December 2020
Alan Walowitz
ajwal328@gmail.com
ajwal328@gmail.com
Author's Note: Comfort and Joy is a somewhat bitter, somewhat melancholy poem made after my mother
died in January, 2014. I know we’re entering the season of light—Christmas, Hanukkah, Kwanzaa—but I can only remember
that time—and think about the one we’re in now—with a sense of loss. Christmas at the Yoga Retreat is lighter fare, I hope.
My books are Exactly Like Love (Osedax Press), The Story of the Milkman and Other Poems (Truth Serum Press), and eventually, In the Muddle of the Night written with Betsy Mars (Arroyo Seco Press).

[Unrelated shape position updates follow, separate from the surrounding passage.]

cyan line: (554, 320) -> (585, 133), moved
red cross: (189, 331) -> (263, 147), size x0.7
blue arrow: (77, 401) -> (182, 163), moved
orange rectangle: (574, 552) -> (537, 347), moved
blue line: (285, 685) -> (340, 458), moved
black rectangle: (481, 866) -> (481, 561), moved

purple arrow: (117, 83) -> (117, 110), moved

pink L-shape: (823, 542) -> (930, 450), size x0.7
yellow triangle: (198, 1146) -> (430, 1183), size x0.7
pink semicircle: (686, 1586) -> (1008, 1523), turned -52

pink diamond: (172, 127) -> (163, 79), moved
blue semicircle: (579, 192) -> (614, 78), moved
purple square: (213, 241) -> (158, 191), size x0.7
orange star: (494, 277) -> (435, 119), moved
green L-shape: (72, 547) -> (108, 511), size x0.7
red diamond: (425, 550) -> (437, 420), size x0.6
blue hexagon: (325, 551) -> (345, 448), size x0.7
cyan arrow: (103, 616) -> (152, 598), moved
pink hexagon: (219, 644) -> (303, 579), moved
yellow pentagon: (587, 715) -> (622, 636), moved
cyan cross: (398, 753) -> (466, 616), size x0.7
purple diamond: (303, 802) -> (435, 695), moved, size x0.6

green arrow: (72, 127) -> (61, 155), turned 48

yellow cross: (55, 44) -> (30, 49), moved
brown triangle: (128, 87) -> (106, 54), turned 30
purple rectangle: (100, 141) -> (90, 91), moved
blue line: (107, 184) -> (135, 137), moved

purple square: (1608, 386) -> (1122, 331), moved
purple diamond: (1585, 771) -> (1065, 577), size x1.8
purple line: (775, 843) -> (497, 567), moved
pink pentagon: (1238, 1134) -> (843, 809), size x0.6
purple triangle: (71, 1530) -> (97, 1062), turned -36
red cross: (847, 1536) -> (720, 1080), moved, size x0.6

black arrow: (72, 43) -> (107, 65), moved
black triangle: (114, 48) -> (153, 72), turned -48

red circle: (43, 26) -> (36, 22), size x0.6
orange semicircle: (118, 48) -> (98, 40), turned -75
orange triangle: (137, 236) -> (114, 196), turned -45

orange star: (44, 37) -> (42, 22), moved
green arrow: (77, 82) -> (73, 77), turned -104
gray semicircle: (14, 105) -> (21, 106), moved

My books are Exactly Like Love (Osedax Press), The Story of the Milkman and Other Poems (Truth Serum Press), and eventually, In the Muddle of the Night written with Betsy Mars (Arroyo Seco Press).
Comfort and Joy
The solstice, as predicted: chill wind; bitter sun; the temperature falling like a glove belies all the talk of the world dying of the heat. Most will make it to the far side of winter, no matter what the Mayans might claim: the world soon coming to an end. Compared to their workaday miracles these Mayan ladies perform— toileting my mother, changing her, putting on lipstick— it hardly matters the brutality that went on atop Chichen Itza, solstice so long ago. Joy to the World and all is forgiven, we hear from the desperate, the sick-at-heart, but what’s all such idle saying worth? A song pitched too high, even for the cherubim? A so-called virgin birth—the agony without the earlier pleasure that might serve to redeem? It’ll be cold enough in the grave with or without, but how about we try a winter coat? I know my mother is tired of all this incessant being. When she taps her tongue to her palate just so, gets the neurons to fire in proper sequence, and those stubborn synapses to bridge, she tells me, No good! No good! Maybe the Mayans are keeping it too hot in here, too much like the Yucatan: I start to think, in desperation, it might be cooler underground. Es la vida, one of the señoras tells me when I cry from this cold thought I now regret thinking. Que lastima, niño!—she pities me my weakness, my child-like honesty, but offers no substitute, no shoulder to cry upon, no lap to cradle me my wounds.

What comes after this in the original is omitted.